▸ **What you will do**:
Each entry that follows should be given again word for word; please leave out its pictures.

┄┄┄┄┄┄┄┄┄┄

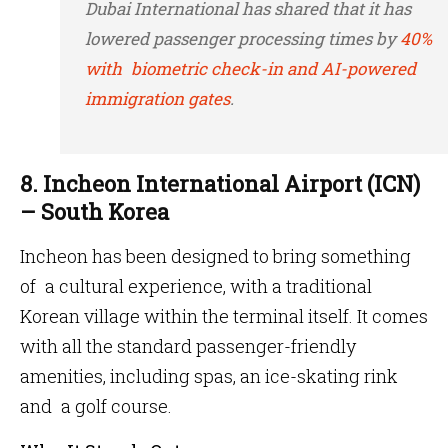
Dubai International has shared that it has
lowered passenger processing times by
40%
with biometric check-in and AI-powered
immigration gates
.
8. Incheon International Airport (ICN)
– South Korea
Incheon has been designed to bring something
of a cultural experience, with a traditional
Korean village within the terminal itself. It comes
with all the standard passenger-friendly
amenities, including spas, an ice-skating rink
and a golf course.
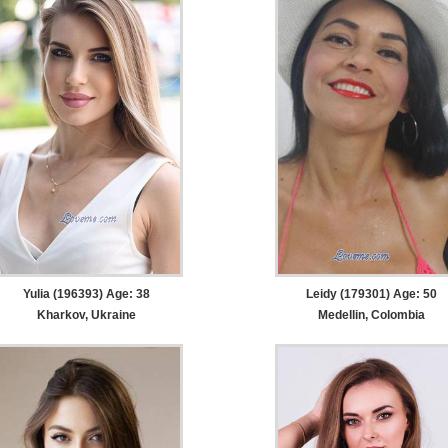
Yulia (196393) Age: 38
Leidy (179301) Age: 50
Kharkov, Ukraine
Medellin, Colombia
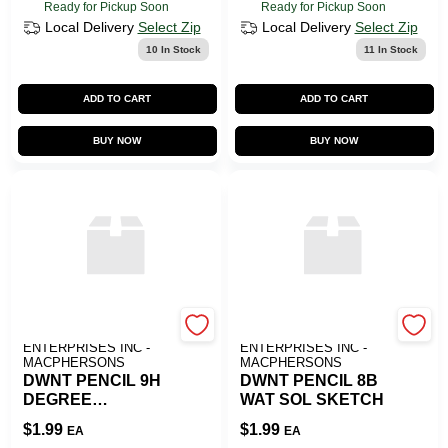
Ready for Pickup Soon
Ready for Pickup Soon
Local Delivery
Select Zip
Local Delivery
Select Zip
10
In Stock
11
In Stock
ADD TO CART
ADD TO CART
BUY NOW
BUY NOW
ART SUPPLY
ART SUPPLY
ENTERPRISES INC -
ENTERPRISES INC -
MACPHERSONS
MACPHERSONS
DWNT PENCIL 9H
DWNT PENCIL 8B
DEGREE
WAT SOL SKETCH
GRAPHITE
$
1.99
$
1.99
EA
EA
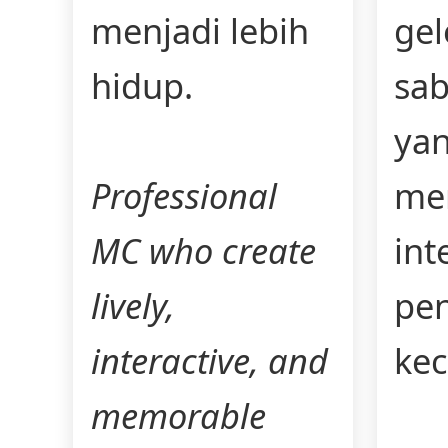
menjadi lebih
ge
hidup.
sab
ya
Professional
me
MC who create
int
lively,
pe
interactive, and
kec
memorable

┄┄┄┄┄┄┄┄┄┄

▸ **Exercise output**:
Dubai International has shared that it has
lowered passenger processing times by
40%
with biometric check-in and AI-powered
immigration gates
.
8. Incheon International Airport (ICN)
– South Korea
Incheon has been designed to bring something
of a cultural experience, with a traditional
Korean village within the terminal itself. It comes
with all the standard passenger-friendly
amenities, including spas, an ice-skating rink
and a golf course.
Yulia (196393) Age: 38
Leidy (179301) Age: 50
Kharkov, Ukraine
Medellin, Colombia
Ready for Pickup Soon
Ready for Pickup Soon
Local Delivery
Select Zip
Local Delivery
Select Zip
10
In Stock
11
In Stock
ADD TO CART
ADD TO CART
BUY NOW
BUY NOW
ART SUPPLY
ART SUPPLY
ENTERPRISES INC -
ENTERPRISES INC -
MACPHERSONS
MACPHERSONS
DWNT PENCIL 9H
DWNT PENCIL 8B
DEGREE
WAT SOL SKETCH
GRAPHITE
$
1.99
$
1.99
EA
EA
menjadi lebih
ge
hidup.
sab
ya
Professional
me
MC who create
int
lively,
pe
interactive, and
kec
memorable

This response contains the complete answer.